“To families in seemingly impossible situations, Habitat for Humanity becomes a friend and partner. And, by their own labor and with God’s grace, they become owners of a decent home.”
― Linda Fuller
The co-founder of Habitat for Humanity International
Linda Fuller joined her husband Millard  in launching the nonprofit, ecumenical Christian housing ministry in 1976. Prior to this, she pioneered a low-cost housing program in rural southwest Georgia (1968-1972) and undertaking three years of similar work in Africa. Her leadership helped forge Habitat for Humanity into a worldwide housing ministry.
While Linda was earning her degree in elementary education at Huntingdon College in Montgomery, Alabama, her husband, Millard, began a marketing firm with a fellow attorney. The business prospered and soon the Fullers were millionaires. But with success and wealth, their marriage suffered. This crisis prompted the Fullers to re-evaluate their lives. Their soul-searching led to reconciliation with each other and to a renewal of their Christian commitment.
A step of faith
The Fullers then took a dramatic step: They decided to sell all of their possessions―giving the money to the poor—and to begin searching for a new focus. This search led them to Koinonia Farm, a Christian community located near Americus, Georgia where people were looking for practical ways to apply Christ’s teachings.
Beginnings of a new idea
With Koinonia founder Clarence Jordan and a few others, the Fullers initiated several partnership enterprises, including a housing ministry. They followed a passage in the Bible that says someone lending money to the poor should not act as a creditor and should not charge interest (Exodus 22:25.) In doing so, they chose to build houses on a no-profit, no-interest basis, thus making homes affordable to families with low incomes.
Each homeowner family was expected to make monthly payments over a 20-year period. These mortgage payments were placed into a revolving fund and money from that fund was then used to build more houses.
In 1973, the Fullers moved to Africa with their four children to test their housing model overseas. They were sponsored by the Christian Church (Disciples of Christ) and worked in Zaire, now the Democratic Republic of the Congo. The housing project was a success and became a working reality in Zaire. The Fullers were convinced that this model could be expanded and applied all over the world.

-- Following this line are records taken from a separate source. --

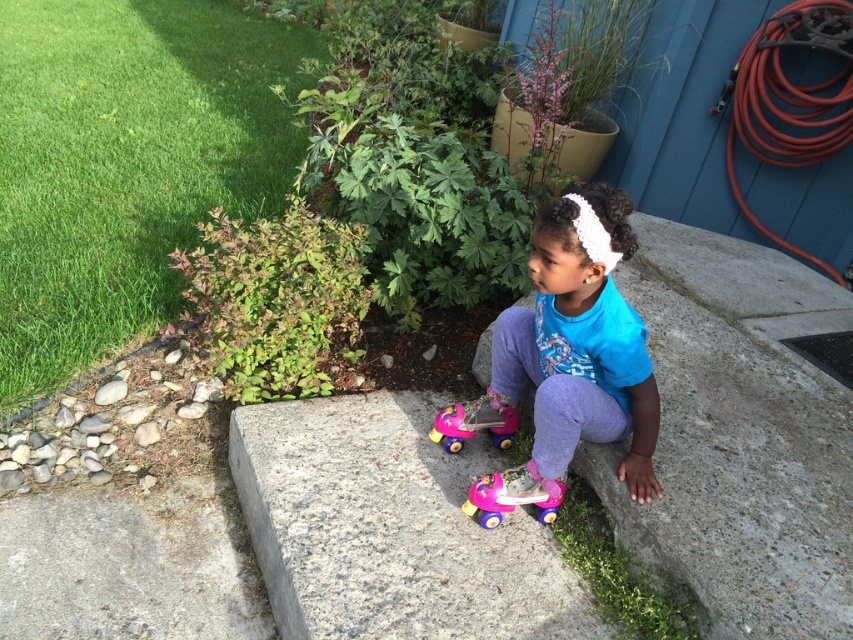 Question: Among these points, which one is farthest from the camera?

Choices:
 (A) (334, 588)
 (B) (654, 445)

Answer: (B)

Question: Estimate the real-world distances between objects in this image. Which object is closer to the blue matte shirt at center?

Choices:
 (A) pink plastic walker at lower center
 (B) gray granite concrete at center
 (C) pink plastic toy at center

Answer: (A)

Question: Does pink plastic walker at lower center have a smaller size compared to pink plastic toy at center?

Choices:
 (A) no
 (B) yes

Answer: (B)

Question: Which point is farther to the camera?

Choices:
 (A) (456, 410)
 (B) (547, 493)
 (C) (540, 381)
 (D) (387, 460)

Answer: (A)

Question: Is pink plastic walker at lower center below pink plastic toy at center?

Choices:
 (A) no
 (B) yes

Answer: (B)

Question: Does blue matte shirt at center come in front of pink plastic toy at center?

Choices:
 (A) yes
 (B) no

Answer: (A) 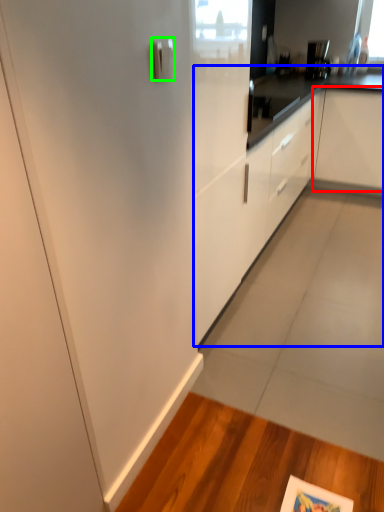 Question: Based on their relative distances, which object is farther from cabinetry (highlighted by a red box)? Choose from cabinetry (highlighted by a blue box) and door handle (highlighted by a green box).

Choices:
 (A) cabinetry
 (B) door handle

Answer: (B) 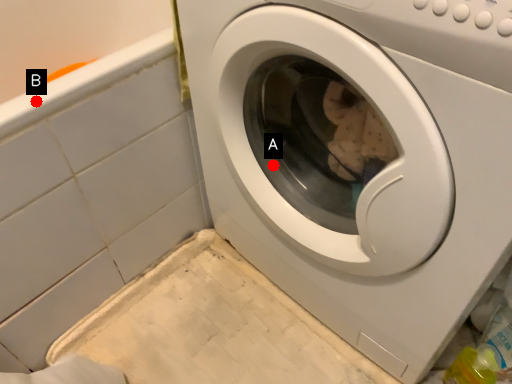 Question: Two points are circled on the image, labeled by A and B beside each circle. Which point is closer to the camera taking this photo?

Choices:
 (A) A is closer
 (B) B is closer

Answer: (B) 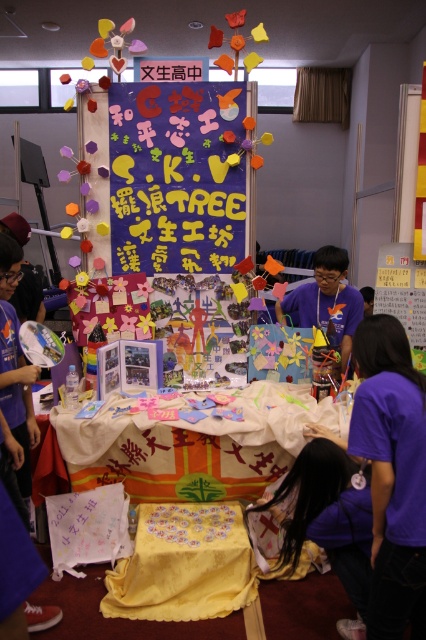 Who is more forward, (x=118, y=236) or (x=238, y=604)?

Point (x=238, y=604) is more forward.

Identify the location of purple paperboard at center. This screenshot has width=426, height=640. (176, 177).

Who is positioned more to the left, yellow fabric-covered table at center or purple fabric at center?

Positioned to the left is yellow fabric-covered table at center.

Between point (141, 552) and point (351, 317), which one is positioned in front?

Point (141, 552) is in front.

Who is more forward, (x=201, y=525) or (x=340, y=323)?

Point (x=201, y=525) is more forward.

Where is `yellow fabric-covered table at center`? This screenshot has width=426, height=640. yellow fabric-covered table at center is located at coordinates click(x=187, y=566).

Is purple fabric at lower right wider than purple fabric at center?

In fact, purple fabric at lower right might be narrower than purple fabric at center.

Can you confirm if purple fabric at lower right is positioned above purple fabric at center?

Incorrect, purple fabric at lower right is not positioned above purple fabric at center.

Measure the distance between point (x=282, y=557) and camera.

Point (x=282, y=557) and camera are 2.29 meters apart.

Locate an element on the screen. This screenshot has width=426, height=640. purple fabric at lower right is located at coordinates (328, 520). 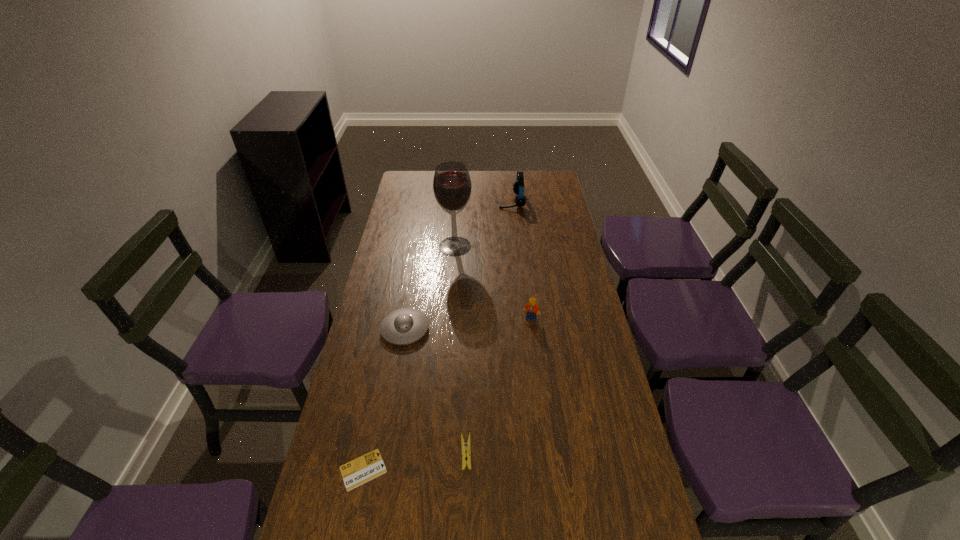 In order to click on vacant region at the right edge of the desktop in this screenshot , I will do `click(600, 455)`.

Identify the location of empty location between the fourth tallest object and the farthest object. (458, 265).

At what (x,y) coordinates should I click in order to perform the action: click on blank region between the clothespin and the alcohol. Please return your answer as a coordinate pair (x, y). Image resolution: width=960 pixels, height=540 pixels. Looking at the image, I should click on (461, 349).

This screenshot has height=540, width=960. In order to click on vacant area between the saucer and the Lego in this screenshot , I will do `click(468, 324)`.

I want to click on empty location between the Lego and the saucer, so click(468, 324).

Locate an element on the screen. The image size is (960, 540). free space between the clothespin and the shortest object is located at coordinates (415, 461).

Where is `unoccupied area between the tallest object and the identity card`? unoccupied area between the tallest object and the identity card is located at coordinates (409, 358).

Find the location of a particular element. Image resolution: width=960 pixels, height=540 pixels. vacant space in between the saucer and the second tallest object is located at coordinates (458, 265).

At what (x,y) coordinates should I click in order to perform the action: click on free area in between the alcohol and the headset. Please return your answer as a coordinate pair (x, y). This screenshot has height=540, width=960. Looking at the image, I should click on (484, 224).

Locate an element on the screen. vacant area that lies between the second shortest object and the farthest object is located at coordinates (489, 327). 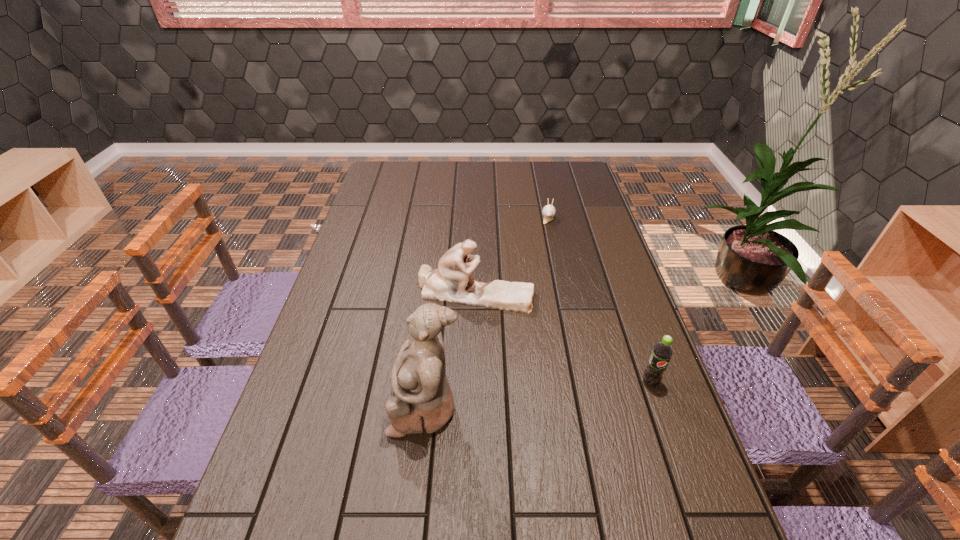 What are the coordinates of `vacant area that lies between the tallest object and the farthest object` in the screenshot? It's located at (487, 311).

This screenshot has height=540, width=960. I want to click on free area in between the soda and the shorter figurine, so click(563, 338).

At what (x,y) coordinates should I click in order to perform the action: click on free space between the taller figurine and the farther figurine. Please return your answer as a coordinate pair (x, y). The height and width of the screenshot is (540, 960). Looking at the image, I should click on (450, 350).

Find the location of a particular element. vacant space in between the shortest object and the soda is located at coordinates (599, 299).

Point out which object is positioned as the nearest to the second farthest object. Please provide its 2D coordinates. Your answer should be formatted as a tuple, i.e. [(x, y)], where the tuple contains the x and y coordinates of a point satisfying the conditions above.

[(423, 402)]

You are a GUI agent. You are given a task and a screenshot of the screen. Output one action in this format:
    pyautogui.click(x=<x>, y=<y>)
    Task: Click on the object that stands as the closest to the shortest object
    The width and height of the screenshot is (960, 540).
    Given the screenshot: What is the action you would take?
    pyautogui.click(x=452, y=282) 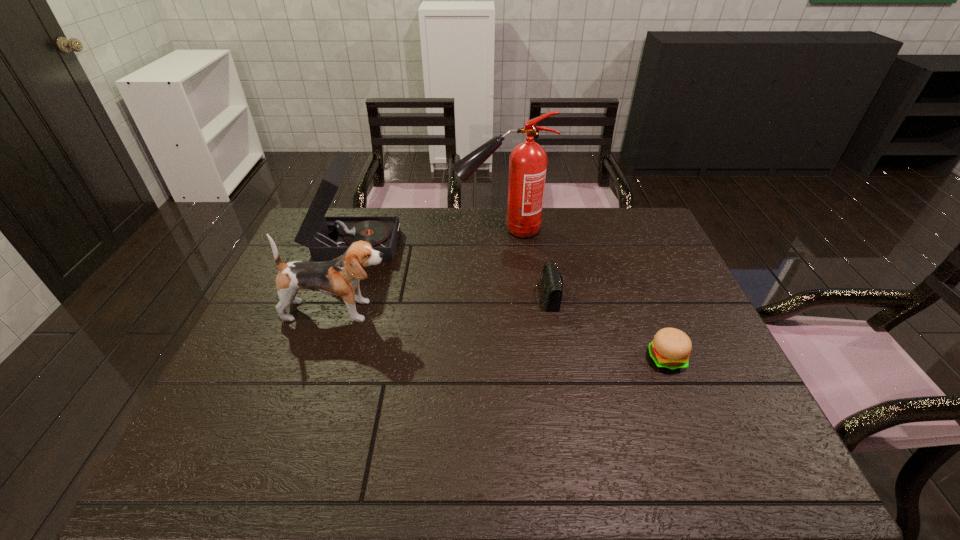 This screenshot has width=960, height=540. Find the location of `object present at the far left corner`. object present at the far left corner is located at coordinates (327, 238).

Image resolution: width=960 pixels, height=540 pixels. What are the coordinates of `free spot at the far edge of the desktop` in the screenshot? It's located at (433, 238).

Find the location of a particular element. free space at the near edge of the desktop is located at coordinates (625, 457).

Where is `free space at the left edge of the desktop`? free space at the left edge of the desktop is located at coordinates (267, 311).

What are the coordinates of `free location at the right edge` in the screenshot? It's located at (746, 414).

This screenshot has height=540, width=960. I want to click on vacant space that's between the phonograph_record and the nearest object, so click(x=510, y=300).

I want to click on vacant space that is in between the tallest object and the clutch bag, so (x=524, y=262).

I want to click on free space between the clutch bag and the phonograph_record, so click(450, 268).

Where is `unoccupied area between the puppy and the tallest object`? unoccupied area between the puppy and the tallest object is located at coordinates (420, 270).

Identify the location of free spot between the nearest object and the puppy. The height and width of the screenshot is (540, 960). (502, 335). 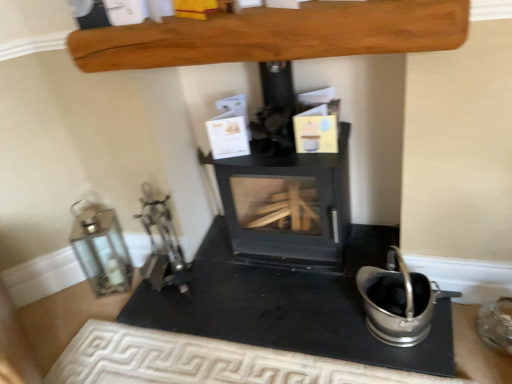 Measure the distance between black matte wood burning stove at center and camera.

1.54 meters.

The width and height of the screenshot is (512, 384). Describe the element at coordinates (101, 250) in the screenshot. I see `silver metallic lantern at left, acting as the 1th appliance starting from the left` at that location.

Measure the distance between point (236, 50) and camera.

A distance of 1.24 meters exists between point (236, 50) and camera.

You are a GUI agent. You are given a task and a screenshot of the screen. Output one action in this format:
    pyautogui.click(x=<x>, y=<y>)
    Task: Click on the black matte wood burning stove at center
    Image resolution: width=512 pixels, height=384 pixels.
    Given the screenshot: What is the action you would take?
    pyautogui.click(x=287, y=207)

Looking at this image, measure the distance between black matte wood burning stove at center and silver metallic lantern at left, acting as the 1th appliance starting from the left.

A distance of 74.79 centimeters exists between black matte wood burning stove at center and silver metallic lantern at left, acting as the 1th appliance starting from the left.

Does black matte wood burning stove at center have a greater height compared to silver metallic lantern at left, acting as the 1th appliance starting from the left?

Yes.

Is the depth of black matte wood burning stove at center greater than that of silver metallic lantern at left, acting as the 1th appliance starting from the left?

No, the depth of black matte wood burning stove at center is less than that of silver metallic lantern at left, acting as the 1th appliance starting from the left.

Is black matte wood burning stove at center not within silver metallic lantern at left, the 3th appliance positioned from the right?

Yes.

From the image's perspective, which object appears higher, transparent glass jar at lower right, the 1th appliance in the right-to-left sequence, or silver metallic lantern at left, acting as the 1th appliance starting from the left?

silver metallic lantern at left, acting as the 1th appliance starting from the left.

Is transparent glass jar at lower right, positioned as the third appliance in left-to-right order, thinner than silver metallic lantern at left, the 3th appliance positioned from the right?

Yes.

Considering the relative sizes of transparent glass jar at lower right, the 1th appliance in the right-to-left sequence, and silver metallic lantern at left, the 3th appliance positioned from the right, in the image provided, is transparent glass jar at lower right, the 1th appliance in the right-to-left sequence, taller than silver metallic lantern at left, the 3th appliance positioned from the right,?

No, transparent glass jar at lower right, the 1th appliance in the right-to-left sequence, is not taller than silver metallic lantern at left, the 3th appliance positioned from the right.

How many degrees apart are the facing directions of transparent glass jar at lower right, positioned as the third appliance in left-to-right order, and silver metallic lantern at left, acting as the 1th appliance starting from the left?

Habitat for Humanity International is formed
Upon their return home in 1976, the Fullers met with members of the Koinonia community and several people from across the United States and decided to create a new, independent organization: Habitat for Humanity International. From 1976 to 2005, the Fullers devoted their energies to the expansion of Habitat for Humanity throughout the world.
Linda Fuller’s accomplishments and commitments have been widely recognized. She has received seven honorary doctorate degrees and numerous awards, including the prestigious Harry S. Truman Public Service Award and the Mark O. Hatfield Leadership Award from the Council of Christian Colleges and Universities (2001). Linda and her husband Millard are also Extra Mile honorees (2002) in the Points of Light Foundation memorial in downtown Washington, D.C.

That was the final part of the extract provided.